What you should do
Would you transcribe the whole listing exactly and drop its images?

Working data
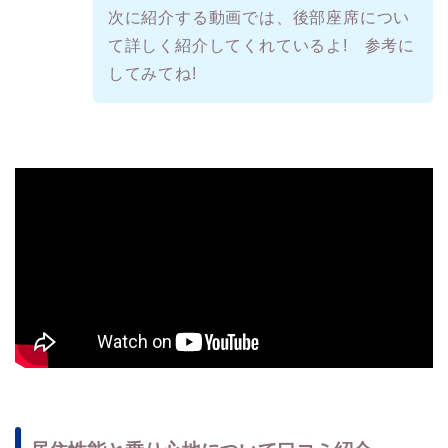
次に紹介する動画では、後部座席につい
て詳しく紹介してくれているよ! 参考に
してみてね!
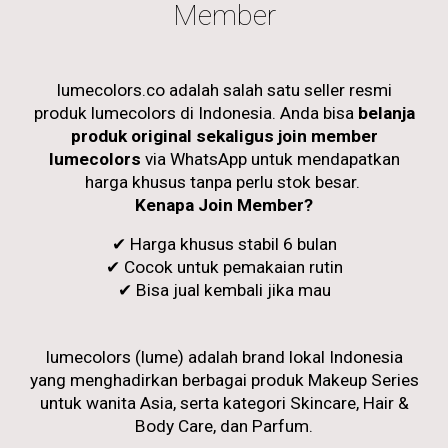
Member
lumecolors.co adalah salah satu seller resmi
produk lumecolors di Indonesia. Anda bisa
belanja
produk original sekaligus join member
lumecolors
via WhatsApp untuk mendapatkan
harga khusus tanpa perlu stok besar.
Kenapa Join Member?
✔ Harga khusus stabil 6 bulan
✔ Cocok untuk pemakaian rutin
✔ Bisa jual kembali jika mau
lumecolors (lume) adalah brand lokal Indonesia
yang menghadirkan berbagai produk Makeup Series
untuk wanita Asia, serta kategori Skincare, Hair &
Body Care, dan Parfum.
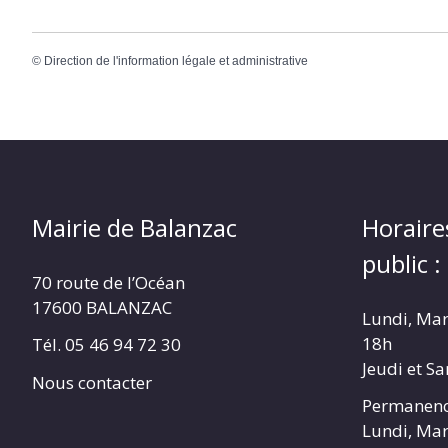
©
Direction de l'information légale et administrative
Mairie de Balanzac
Horaire
public :
70 route de l’Océan
17600 BALANZAC
Lundi, Mar
18h
Tél. 05 46 94 72 30
Jeudi et S
Nous contacter
Permanenc
Lundi, Mar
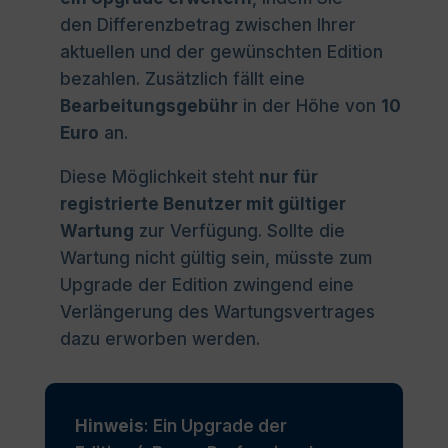
den Differenzbetrag zwischen Ihrer
aktuellen und der gewünschten Edition
bezahlen. Zusätzlich fällt eine
Bearbeitungsgebühr
in der Höhe von
10
Euro
an.
Diese Möglichkeit steht
nur
für
registrierte Benutzer mit gültiger
Wartung
zur Verfügung. Sollte die
Wartung nicht gültig sein, müsste zum
Upgrade der Edition zwingend eine
Verlängerung des Wartungsvertrages
dazu erworben werden.
Hinweis
: Ein Upgrade der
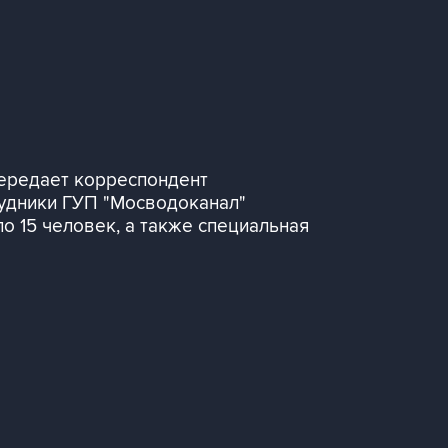
ередает корреспондент
удники ГУП "Мосводоканал"
о 15 человек, а также специальная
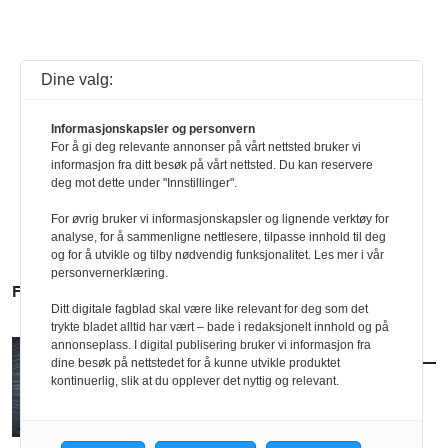
Dine valg:
Informasjonskapsler og personvern
For å gi deg relevante annonser på vårt nettsted bruker vi
informasjon fra ditt besøk på vårt nettsted. Du kan reservere
deg mot dette under "Innstillinger".
For øvrig bruker vi informasjonskapsler og lignende verktøy for
analyse, for å sammenligne nettlesere, tilpasse innhold til deg
og for å utvikle og tilby nødvendig funksjonalitet. Les mer i vår
personvernerklæring.
FLERE SAKER
Ditt digitale fagblad skal være like relevant for deg som det
trykte bladet alltid har vært – bade i redaksjonelt innhold og på
annonseplass. I digital publisering bruker vi informasjon fra
AKTUELT
/
BRANSJE
dine besøk på nettstedet for å kunne utvikle produktet
Norconsult kjøper Østengen & Bergo
kontinuerlig, slik at du opplever det nyttig og relevant.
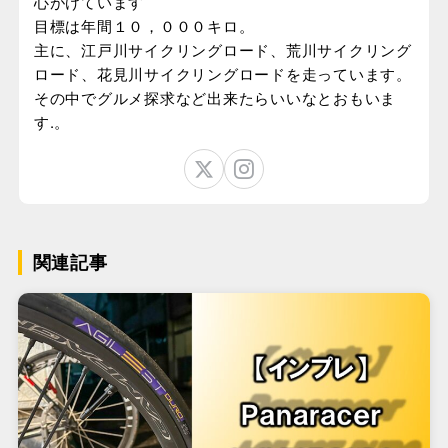
心がけています
目標は年間１０，０００キロ。
主に、江戸川サイクリングロード、荒川サイクリング
ロード、花見川サイクリングロードを走っています。
その中でグルメ探求など出来たらいいなとおもいま
す.。
関連記事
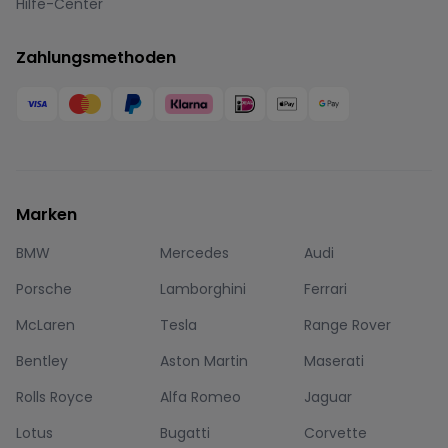
Hilfe-Center
Zahlungsmethoden
Marken
BMW
Mercedes
Audi
Porsche
Lamborghini
Ferrari
McLaren
Tesla
Range Rover
Bentley
Aston Martin
Maserati
Rolls Royce
Alfa Romeo
Jaguar
Lotus
Bugatti
Corvette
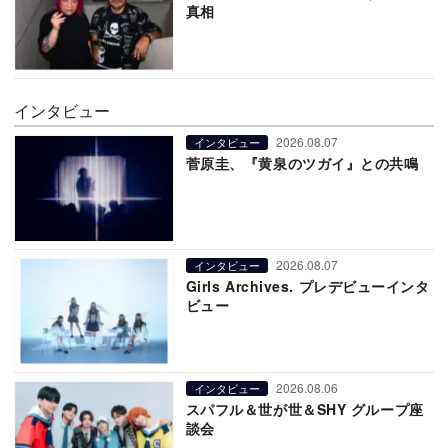
真相
インタビュー
2026.08.07
インタビュー
菅原圭、『黄泉のツガイ』との共鳴
2026.08.07
インタビュー
Girls Archives. プレデビューインタ
ビュー
2026.08.06
インタビュー
スパフル＆世が世＆SHY グループ座
談会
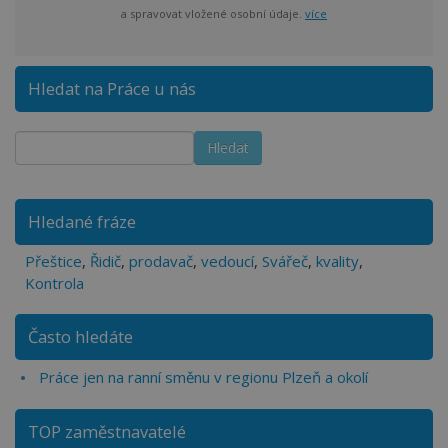
a spravovat vložené osobní údaje.
více
Hledat na Práce u nás
Hledané fráze
Přeštice
,
Řidič
,
prodavač
,
vedoucí
,
Svářeč
,
kvality
,
Kontrola
Často hledáte
Práce jen na ranní směnu v regionu Plzeň a okolí
TOP zaměstnavatelé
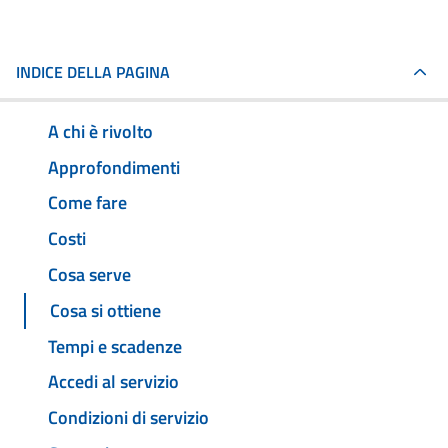
INDICE DELLA PAGINA
A chi è rivolto
Approfondimenti
Come fare
Costi
Cosa serve
Cosa si ottiene
Tempi e scadenze
Accedi al servizio
Condizioni di servizio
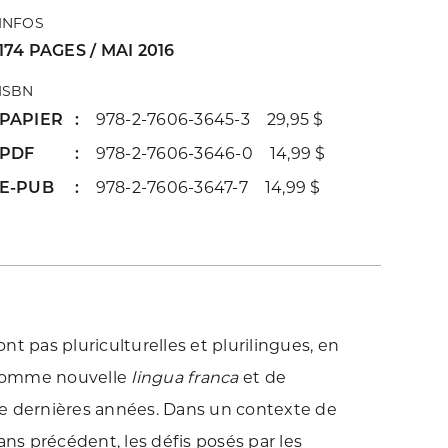
INFOS
174 PAGES / MAI 2016
ISBN
PAPIER
978-2-7606-3645-3 29,95 $
PDF
978-2-7606-3646-0 14,99 $
E-PUB
978-2-7606-3647-7 14,99 $
t pas pluriculturelles et plurilingues, en
 comme nouvelle
lingua franca
et de
te dernières années. Dans un contexte de
s précédent, les défis posés par les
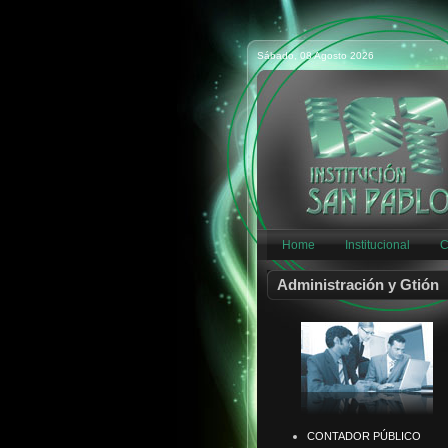
Sábado, 08 Agosto 2026
Home
Institucional
C
Administración y Gtión
CONTADOR PÚBLICO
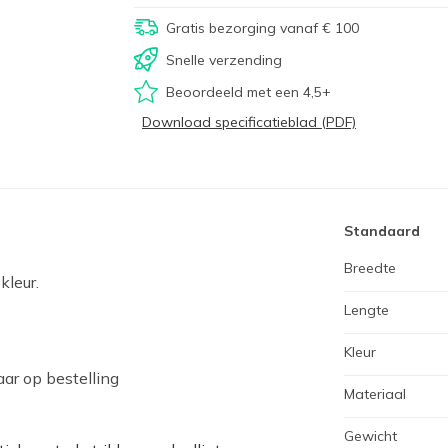
Gratis bezorging vanaf € 100
Snelle verzending
Beoordeeld met een 4,5+
Download specificatieblad (PDF)
Standaard
Breedte
kleur.
Lengte
Kleur
ar op bestelling
Materiaal
Gewicht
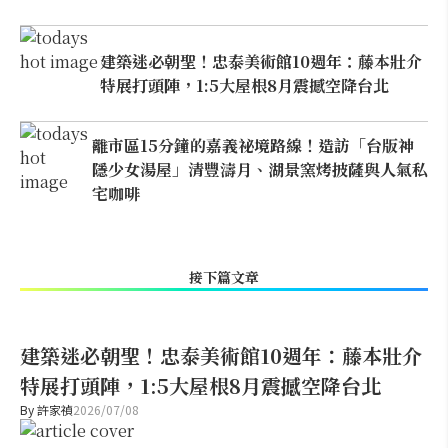
建築迷必朝聖！忠泰美術館10週年：藤本壯介
特展打頭陣，1:5大屋根8月震撼空降台北
離市區15分鐘的嘉義祕境路線！造訪「台版神
隱少女湯屋」清豐濤月、湖景窯烤披薩與人氣私
宅咖啡
接下篇文章
建築迷必朝聖！忠泰美術館10週年：藤本壯介
特展打頭陣，1:5大屋根8月震撼空降台北
By
許家禎
2026/07/08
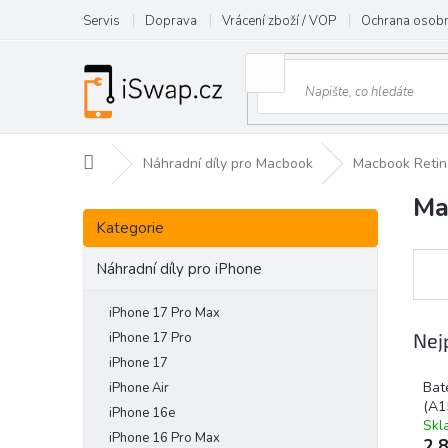
Přejít
Servis
Doprava
Vrácení zboží / VOP
Ochrana osobn
na
obsah
Domů
Náhradní díly pro Macbook
Macbook Retin
Ma
P
Přeskočit
o
Kategorie
kategorie
s
t
Náhradní díly pro iPhone
r
a
iPhone 17 Pro Max
n
Nej
iPhone 17 Pro
n
iPhone 17
í
Bat
iPhone Air
p
(A1
iPhone 16e
a
Skl
iPhone 16 Pro Max
n
2 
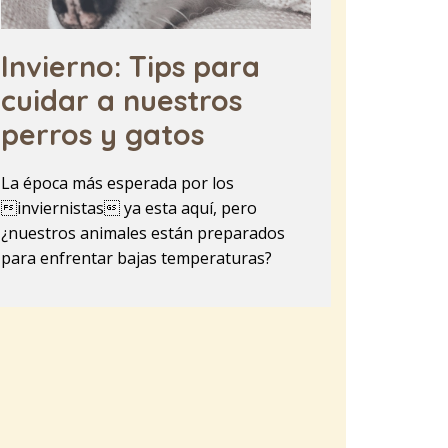
Invierno: Tips para
cuidar a nuestros
perros y gatos
La época más esperada por los
inviernistas ya esta aquí, pero
¿nuestros animales están preparados
para enfrentar bajas temperaturas?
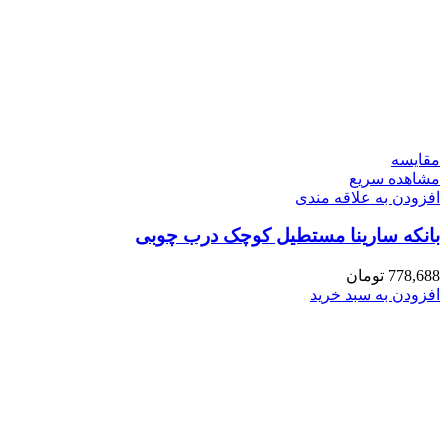
مقایسه
مشاهده سریع
افزودن به علاقه مندی
بانکه سارینا مستطیل کوچک درب چوبی
778,688
تومان
افزودن به سبد خرید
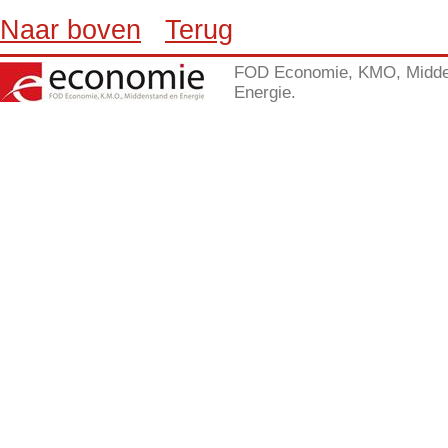
Naar boven
Terug
FOD Economie, KMO, Midde
Energie.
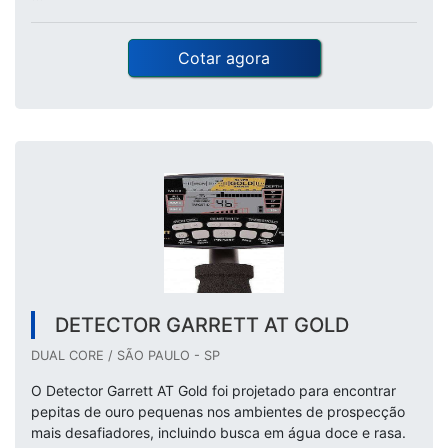
Cotar agora
DETECTOR GARRETT AT GOLD
DUAL CORE / SÃO PAULO - SP
O Detector Garrett AT Gold foi projetado para encontrar
pepitas de ouro pequenas nos ambientes de prospecção
mais desafiadores, incluindo busca em água doce e rasa.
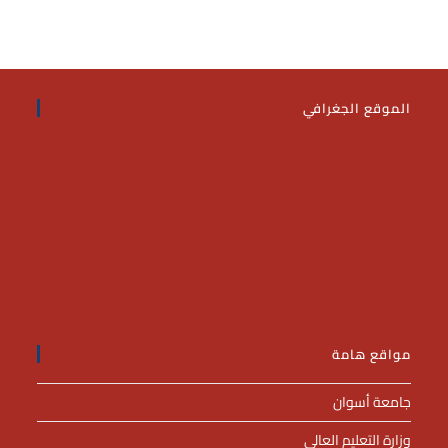
الموقع الجغرافي
مواقع هامة
جامعة أسوان
وزارة التعليم العالى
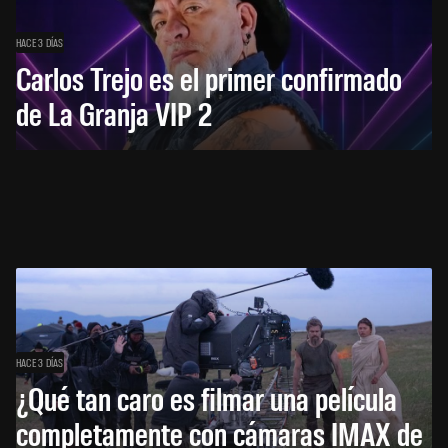
HACE 3 DÍAS
Carlos Trejo es el primer confirmado
de La Granja VIP 2
HACE 3 DÍAS
¿Qué tan caro es filmar una película
completamente con cámaras IMAX de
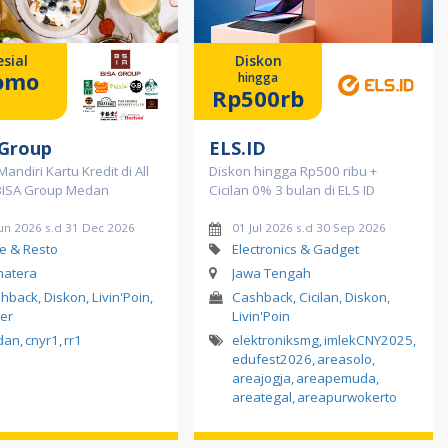
sial
Diskon
omo
hingga
Rp500rb
 Group
ELS.ID
andiri Kartu Kredit di All
Diskon hingga Rp500 ribu +
BISA Group Medan
Cicilan 0% 3 bulan di ELS ID
Jun 2026 s.d 31 Dec 2026
01 Jul 2026 s.d 30 Sep 2026
e & Resto
Electronics & Gadget
atera
Jawa Tengah
hback, Diskon, Livin'Poin,
Cashback, Cicilan, Diskon,
er
Livin'Poin
dan
,
cnyr1
,
rr1
elektroniksmg
,
imlekCNY2025
,
edufest2026
,
areasolo
,
areajogja
,
areapemuda
,
areategal
,
areapurwokerto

Exercise response
次に紹介する動画では、後部座席につい
て詳しく紹介してくれているよ! 参考に
してみてね!
Member
lumecolors.co adalah salah satu seller resmi
produk lumecolors di Indonesia. Anda bisa
belanja
produk original sekaligus join member
lumecolors
via WhatsApp untuk mendapatkan
harga khusus tanpa perlu stok besar.
Kenapa Join Member?
✔ Harga khusus stabil 6 bulan
✔ Cocok untuk pemakaian rutin
✔ Bisa jual kembali jika mau
lumecolors (lume) adalah brand lokal Indonesia
yang menghadirkan berbagai produk Makeup Series
untuk wanita Asia, serta kategori Skincare, Hair &
Body Care, dan Parfum.
©
Direction de l'information légale et administrative
Mairie de Balanzac
Horaire
public :
70 route de l’Océan
17600 BALANZAC
Lundi, Mar
18h
Tél. 05 46 94 72 30
Jeudi et S
Nous contacter
Permanenc
Lundi, Mar
den Differenzbetrag zwischen Ihrer
aktuellen und der gewünschten Edition
bezahlen. Zusätzlich fällt eine
Bearbeitungsgebühr
in der Höhe von
10
Euro
an.
Diese Möglichkeit steht
nur
für
registrierte Benutzer mit gültiger
Wartung
zur Verfügung. Sollte die
Wartung nicht gültig sein, müsste zum
Upgrade der Edition zwingend eine
Verlängerung des Wartungsvertrages
dazu erworben werden.
Hinweis
: Ein Upgrade der
ередает корреспондент
удники ГУП "Мосводоканал"
о 15 человек, а также специальная
Dine valg:
Informasjonskapsler og personvern
For å gi deg relevante annonser på vårt nettsted bruker vi
informasjon fra ditt besøk på vårt nettsted. Du kan reservere
deg mot dette under "Innstillinger".
For øvrig bruker vi informasjonskapsler og lignende verktøy for
analyse, for å sammenligne nettlesere, tilpasse innhold til deg
og for å utvikle og tilby nødvendig funksjonalitet. Les mer i vår
personvernerklæring.
FLERE SAKER
Ditt digitale fagblad skal være like relevant for deg som det
trykte bladet alltid har vært – bade i redaksjonelt innhold og på
annonseplass. I digital publisering bruker vi informasjon fra
AKTUELT
/
BRANSJE
dine besøk på nettstedet for å kunne utvikle produktet
Norconsult kjøper Østengen & Bergo
kontinuerlig, slik at du opplever det nyttig og relevant.
心がけています
目標は年間１０，０００キロ。
主に、江戸川サイクリングロード、荒川サイクリング
ロード、花見川サイクリングロードを走っています。
その中でグルメ探求など出来たらいいなとおもいま
す.。
関連記事
Hilfe-Center
Zahlungsmethoden
Marken
BMW
Mercedes
Audi
Porsche
Lamborghini
Ferrari
McLaren
Tesla
Range Rover
Bentley
Aston Martin
Maserati
Rolls Royce
Alfa Romeo
Jaguar
Lotus
Bugatti
Corvette
真相
インタビュー
2026.08.07
インタビュー
菅原圭、『黄泉のツガイ』との共鳴
2026.08.07
インタビュー
Girls Archives. プレデビューインタ
ビュー
2026.08.06
インタビュー
スパフル＆世が世＆SHY グループ座
談会
a spravovat vložené osobní údaje.
více
Hledat na Práce u nás
Hledané fráze
Přeštice
,
Řidič
,
prodavač
,
vedoucí
,
Svářeč
,
kvality
,
Kontrola
Často hledáte
Práce jen na ranní směnu v regionu Plzeň a okolí
TOP zaměstnavatelé
INDICE DELLA PAGINA
A chi è rivolto
Approfondimenti
Come fare
Costi
Cosa serve
Cosa si ottiene
Tempi e scadenze
Accedi al servizio
Condizioni di servizio
INFOS
174 PAGES / MAI 2016
ISBN
PAPIER
978-2-7606-3645-3 29,95 $
PDF
978-2-7606-3646-0 14,99 $
E-PUB
978-2-7606-3647-7 14,99 $
t pas pluriculturelles et plurilingues, en
 comme nouvelle
lingua franca
et de
te dernières années. Dans un contexte de
s précédent, les défis posés par les
Sábado, 08 Agosto 2026
Home
Institucional
C
Administración y Gtión
CONTADOR PÚBLICO
Gratis bezorging vanaf € 100
Snelle verzending
Beoordeeld met een 4,5+
Download specificatieblad (PDF)
Standaard
Breedte
kleur.
Lengte
Kleur
ar op bestelling
Materiaal
Gewicht
建築迷必朝聖！忠泰美術館10週年：藤本壯介
特展打頭陣，1:5大屋根8月震撼空降台北
離市區15分鐘的嘉義祕境路線！造訪「台版神
隱少女湯屋」清豐濤月、湖景窯烤披薩與人氣私
宅咖啡
接下篇文章
建築迷必朝聖！忠泰美術館10週年：藤本壯介
特展打頭陣，1:5大屋根8月震撼空降台北
By
許家禎
2026/07/08
Přejít
Servis
Doprava
Vrácení zboží / VOP
Ochrana osobn
na
obsah
Domů
Náhradní díly pro Macbook
Macbook Retin
Ma
P
Přeskočit
o
Kategorie
kategorie
s
t
Náhradní díly pro iPhone
r
a
iPhone 17 Pro Max
n
Nej
iPhone 17 Pro
n
iPhone 17
í
Bat
iPhone Air
p
(A1
iPhone 16e
a
Skl
iPhone 16 Pro Max
n
2 
Invierno: Tips para
cuidar a nuestros
perros y gatos
La época más esperada por los
inviernistas ya esta aquí, pero
¿nuestros animales están preparados
para enfrentar bajas temperaturas?
مقایسه
مشاهده سریع
افزودن به علاقه مندی
بانکه سارینا مستطیل کوچک درب چوبی
778,688
تومان
افزودن به سبد خرید
Naar boven
Terug
FOD Economie, KMO, Midde
Energie.
Cotar agora
DETECTOR GARRETT AT GOLD
DUAL CORE / SÃO PAULO - SP
O Detector Garrett AT Gold foi projetado para encontrar
pepitas de ouro pequenas nos ambientes de prospecção
mais desafiadores, incluindo busca em água doce e rasa.
الموقع الجغرافي
مواقع هامة
جامعة أسوان
وزارة التعليم العالى
HACE 3 DÍAS
Carlos Trejo es el primer confirmado
de La Granja VIP 2
HACE 3 DÍAS
¿Qué tan caro es filmar una película
completamente con cámaras IMAX de
sial
Diskon
omo
hingga
Rp500rb
 Group
ELS.ID
andiri Kartu Kredit di All
Diskon hingga Rp500 ribu +
BISA Group Medan
Cicilan 0% 3 bulan di ELS ID
Jun 2026 s.d 31 Dec 2026
01 Jul 2026 s.d 30 Sep 2026
e & Resto
Electronics & Gadget
atera
Jawa Tengah
hback, Diskon, Livin'Poin,
Cashback, Cicilan, Diskon,
er
Livin'Poin
dan
,
cnyr1
,
rr1
elektroniksmg
,
imlekCNY2025
,
edufest2026
,
areasolo
,
areajogja
,
areapemuda
,
areategal
,
areapurwokerto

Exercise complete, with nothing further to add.